Task details
Return nothing but the lines from the one containing "para estudios de preinversión de proyecto" through the end of the records below, exactly as they stand and without pictures.

-.-.-

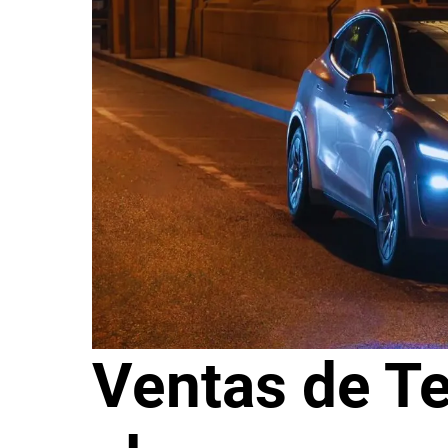
Ventas de Te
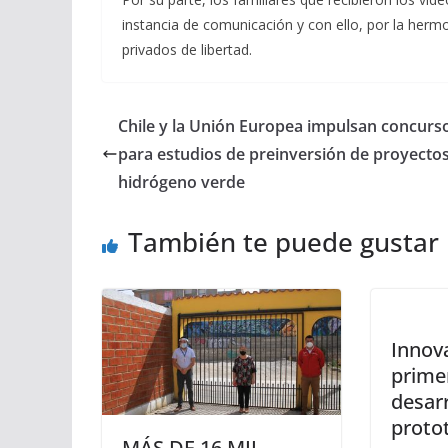
instancia de comunicación y con ello, por la herm
privados de libertad.
Chile y la Unión Europea impulsan concurs
para estudios de preinversión de proyecto
hidrógeno verde
También te puede gustar
Innova
prime
desarr
proto
MÁS DE 16 MIL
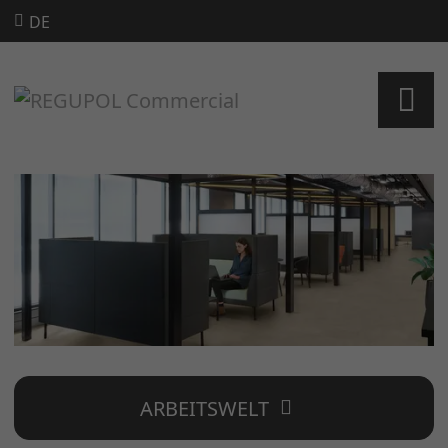
DE
ARBEITSWELT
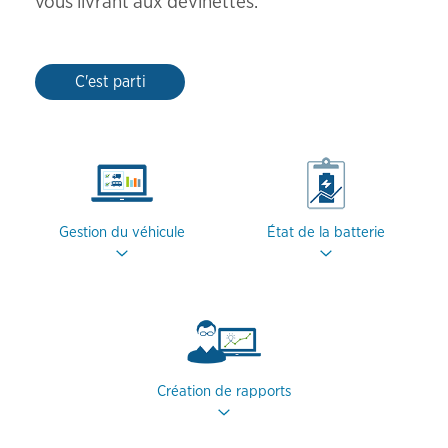
vous livrant aux devinettes.
C'est parti
Gestion du véhicule
État de la batterie
Création de rapports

-.-.-

Exercise answer
para estudios de preinversión de proyecto
hidrógeno verde
También te puede gustar
Innova
prime
desarr
proto
MÁS DE 16 MIL
DE
ARBEITSWELT
vous livrant aux devinettes.
C'est parti
Gestion du véhicule
État de la batterie
Création de rapports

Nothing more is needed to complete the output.